Once again, the Whole Page Team makes an interesting case – their human judges and guidelines have (arguably) the most visible impact front and center.
Blue Links Won’t Die Off Anytime Soon
The rich elements use variants of the core blue link algorithm (in what I understand is a modular fashion), and the 10 blue links are the “initial SERP” that all the other elements aim to “invade” by proving they provide more value than a blue link.
To reiterate (because it’s important), SERPs are systematically built from the 10 blue links up.

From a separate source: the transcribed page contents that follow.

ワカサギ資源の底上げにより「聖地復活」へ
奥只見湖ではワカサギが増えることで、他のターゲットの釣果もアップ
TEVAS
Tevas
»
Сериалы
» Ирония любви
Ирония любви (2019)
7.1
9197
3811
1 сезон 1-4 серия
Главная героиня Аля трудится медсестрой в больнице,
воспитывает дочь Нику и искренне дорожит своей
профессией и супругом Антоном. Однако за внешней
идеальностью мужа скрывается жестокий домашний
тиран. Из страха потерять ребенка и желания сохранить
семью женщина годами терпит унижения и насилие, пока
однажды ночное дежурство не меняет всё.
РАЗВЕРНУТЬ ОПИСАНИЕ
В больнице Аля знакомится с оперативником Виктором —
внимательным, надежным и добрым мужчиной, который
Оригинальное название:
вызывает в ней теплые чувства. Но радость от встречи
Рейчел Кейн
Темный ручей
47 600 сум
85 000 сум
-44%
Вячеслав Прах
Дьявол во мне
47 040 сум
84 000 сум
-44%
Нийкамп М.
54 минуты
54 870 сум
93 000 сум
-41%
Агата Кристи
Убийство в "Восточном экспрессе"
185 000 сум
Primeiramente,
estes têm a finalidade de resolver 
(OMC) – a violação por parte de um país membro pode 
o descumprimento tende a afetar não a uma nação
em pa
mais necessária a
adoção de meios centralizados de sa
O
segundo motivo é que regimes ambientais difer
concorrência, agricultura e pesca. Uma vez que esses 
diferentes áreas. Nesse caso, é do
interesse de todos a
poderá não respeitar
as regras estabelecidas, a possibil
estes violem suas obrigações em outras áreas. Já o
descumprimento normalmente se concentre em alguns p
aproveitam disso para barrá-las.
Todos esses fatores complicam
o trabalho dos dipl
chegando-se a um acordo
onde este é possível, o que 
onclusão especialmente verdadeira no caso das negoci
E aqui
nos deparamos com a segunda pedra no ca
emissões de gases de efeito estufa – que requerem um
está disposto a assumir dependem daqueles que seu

They are the foundation in every respect.
And that means they aren’t going to die off in the foreseeable future.
The emergence and Darwinistic rise of SERP features (rich elements) has killed off some, but blue links won’t become extinct in the foreseeable future.
Seven and a half blue links per SERP on average is probably about in the correct ballpark.
Dubut suggests that this is a good rule of thumb since the overall aim is to keep the SERPs around the same size.
But the length of the SERP and the number of results is ultimately a decision taken by the Whole Page algorithm (more on that in part #5 of this series).
I’ve been looking for reliable data to confirm this, but none of the tools I have asked so far has been able to fully isolate page #1 and supply exact data for blue links versus rich elements for either Google or Bing.
I did manage to do that for exact match Brand search queries on Google.
That data (20,000 brands) shows that at Google (sorry, I haven’t been able to track Bing), and specifically for Brand SERPs, there is an average of 8.15 blue links and the average number of rich elements on the left hand side is 2.07.
So rich elements haven’t affected the number of results on page #1 of SERPs very much – although they have got both richer and also slightly longer.
Average results per page are now slightly above 10.
Rich Elements Kill Blue Links on a 1-1 basis
The overall average for my dataset (a little under 20,000 brand SERPs) – 8.15 blue links and 2.07 Rich Elements.
But that data doesn’t tell the whole story.
Something Dubut said towards the end of the interview shed some light and added a delightful caveat that I haven’t yet got detailed data for, but deserves to be investigated further.
So, he is right, the number of results remains pretty stable as rich elements are added on the left hand side.
Rich Elements Do Kill off Blue Links – Sometimes
My initial thought last May when I was writing the Darwinism in Search article was that the increasing presence of rich elements would not only be killing off blue links, but also reducing the number of results on page #1.
The logic is that a rich element not only takes the place of a blue link, but (because of the larger vertical real estate in the case of Twitter boxes, for example) can also kill an additional blue link and the average number of results on page #1 will tend to drop.
Two Types of Query
So, for SERP length, it is useful to look at two distinct macro sets of results – and two rules of thumb.
For unambiguous intent (in this case unambiguous brand names), SERPs have tended to become richer and shorter.
The total number of results tends to drop as the number of rich elements rises.
Since the intent is clear – shorter, richer, more focused results do the job of satisfying their user best.
For ambiguous intent, SERPs have tended to become richer and longer – rich elements tend to add to the page of results and remove little.
Since the intent is unclear – more results with a range of intents will do the job of satisfying their user best.
With more ambiguous queries, where there are several intents, the engines want to be more comprehensive.
More results and a longer page are the way they offer more diversity and better cover those multiple intents.
Dubut and Chalmers both confirm this to be true. I am sure data will back this up – any platforms who want to make that analysis with me are welcome.
And a nice number to end with – the overall average number of results on Page 1 remains at 10 (for Brand SERPs, at least).